TRACKING TASK. In this task, participants tracked a moving target with their hand cursor on the horizontal work surface. Both the target and hand cursor were 0.75 cm in radius. The trajectory of the target was determined using a sum of 5 sine-wave functions of different frequencies (0.36, 0.45, 0.63, 0.81, 0.90 Hz). This composite function created a smooth motion that was sufficiently unpredictable to discourage memorization of the target trajectory (Fig. 1C). The velocity of the target varied continuously between 1.2 and 104 cm/s with a mean of 44.7 cm/s and SD of 22.0 cm/s. The start position of each trial was determined in a similar manner as in the reaching task. Each session consisted of 16 trials of 35 s each. Visual feedback of hand position was rotated about the start position to produce a visuomotor rotation. Subjects were instructed simply to track the target as closely as possible.

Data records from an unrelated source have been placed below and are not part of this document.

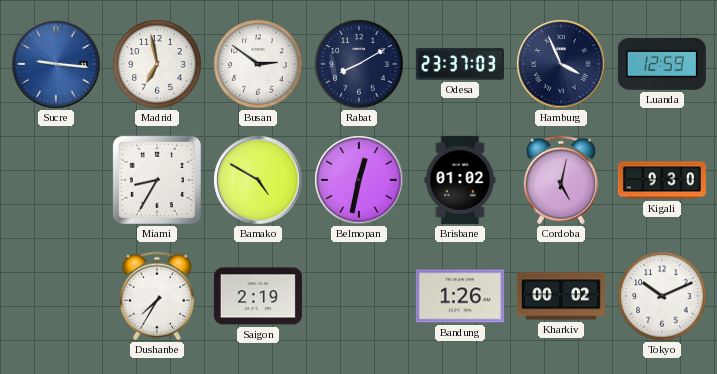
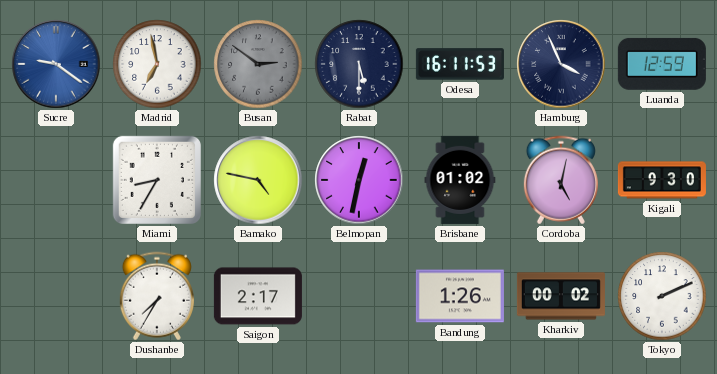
Sucre: 9:16 -> 9:21
Busan dial: white -> grey
Rabat: 8:10 -> 5:30
Odesa: 23:37 -> 16:11
Bamako: 4:50 -> 4:47
Saigon: 2:19 -> 2:17
Tokyo: 10:11 -> 2:11
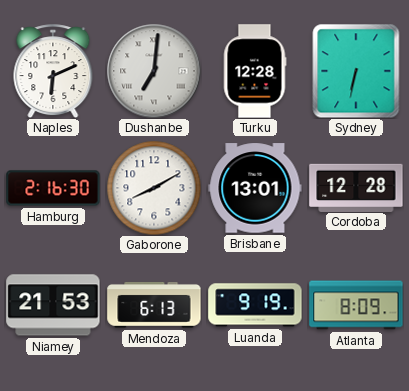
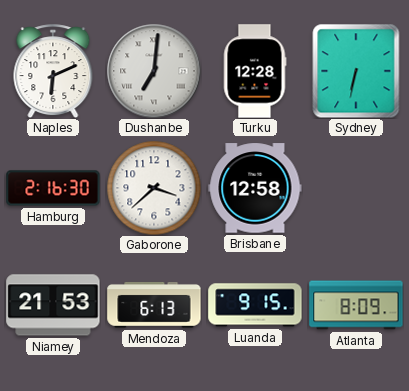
Gaborone: 8:10 -> 3:38
Brisbane: 13:01 -> 12:58
Cordoba: 12:28 -> none
Luanda: 9:19 -> 9:15
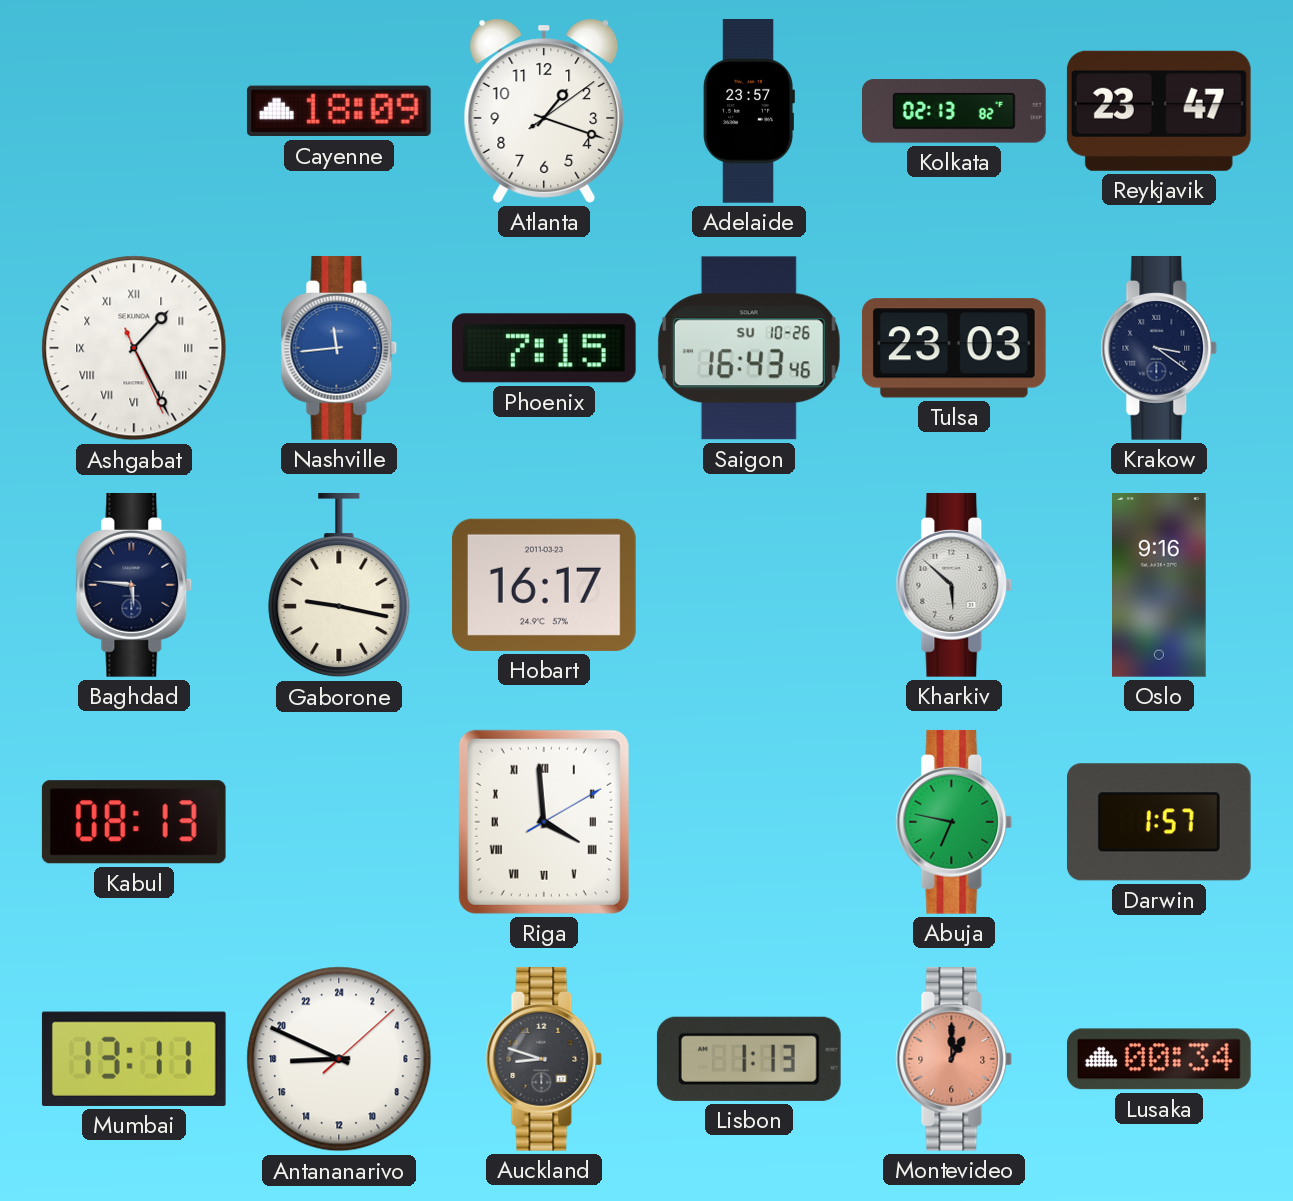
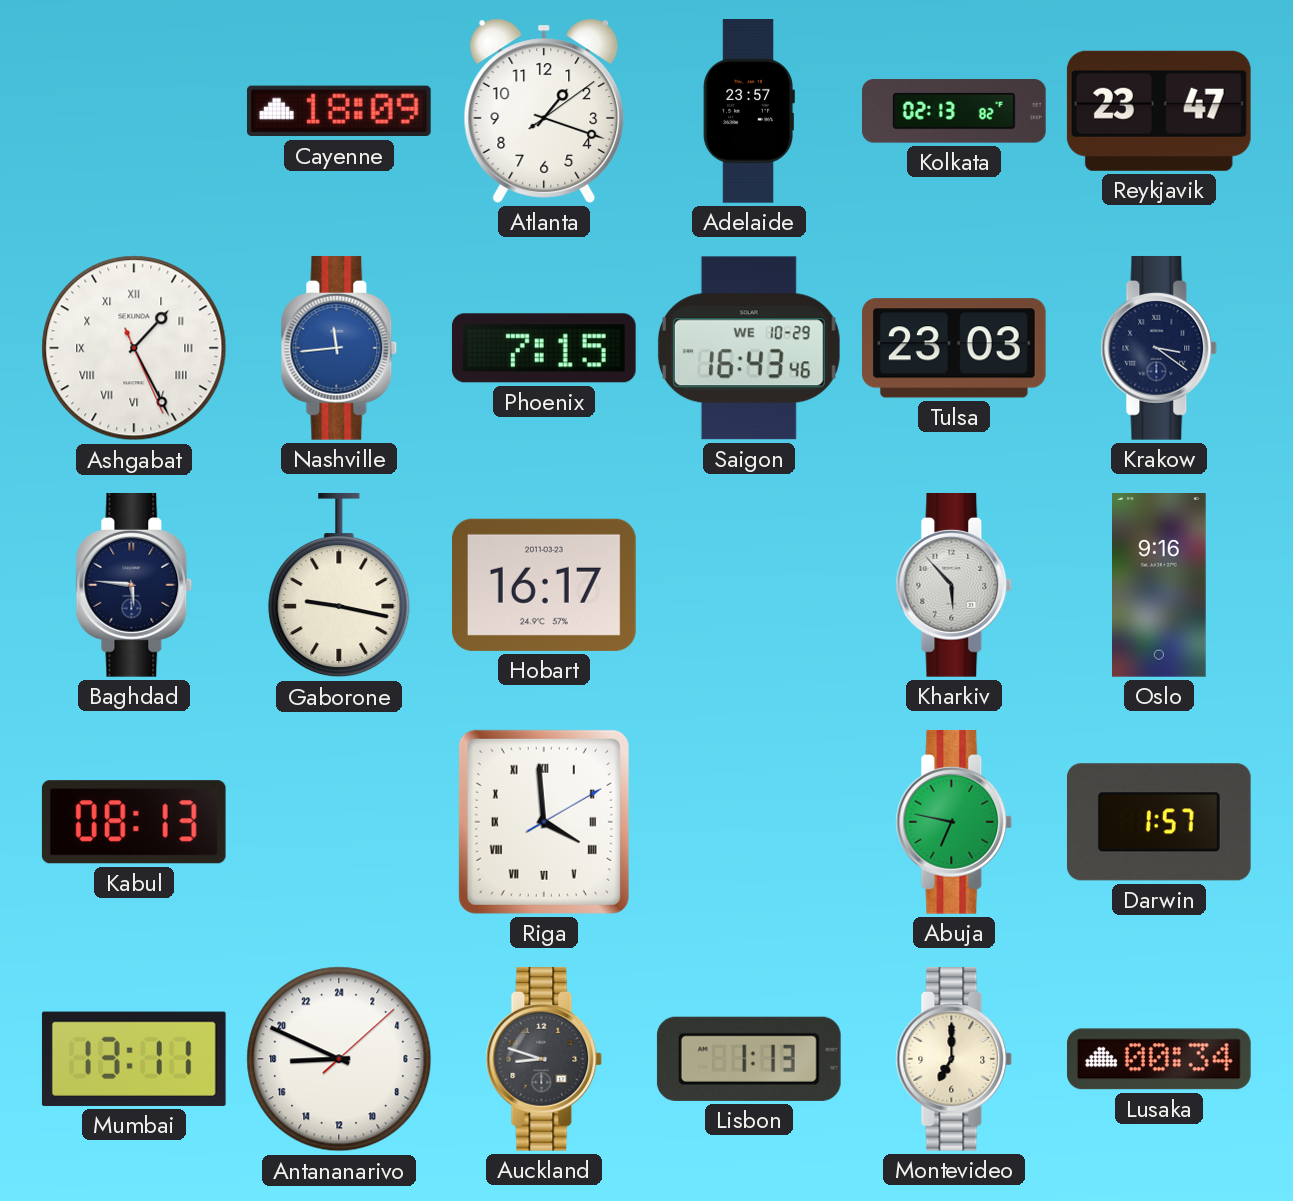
Saigon date: SU 10-26 -> WE 10-29
Kharkiv: 5:52 -> 5:53
Montevideo: 1:00 -> 7:00
Montevideo dial: salmon -> cream
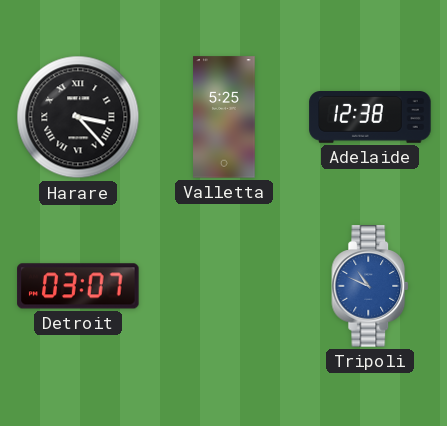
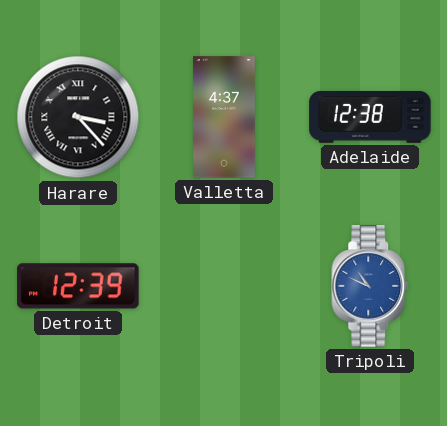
Valletta: 5:25 -> 4:37
Detroit: 03:07 -> 12:39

DRAWING TASK. In each trial, a figure-eight template in one of four orientations (0°, 45°, 90°, 135°) was presented 25 cm in front of the participants together with a red circle that indicated the starting position for the movement. Participants began each trial by positioning their hand cursor at this starting position and proceeded to copy the figure-eight template, which remained visible throughout the trial. They were encouraged to draw the figure-eight in "one fast and smooth motion" and to avoid any deliberate corrective adjustments. The orientation of the templates progressed sequentially from 0° to 135° over trials. Each session consisted of 120 trials or 30 cycles of 4 trials from 0° to 135°.
Procedure
Visuomotor rotations of +30° and 30° were used in different conditions for this study. In each case, the hand cursor presented to the participants was rotated around the start position in each task. For example, participants who performed the reaching task under a +30° visuomotor rotation were shown a hand cursor that was rotated 30° counterclockwise from the true hand position. To compensate for the transformation, these participants had to make movements directed 30° clockwise from their natural movements.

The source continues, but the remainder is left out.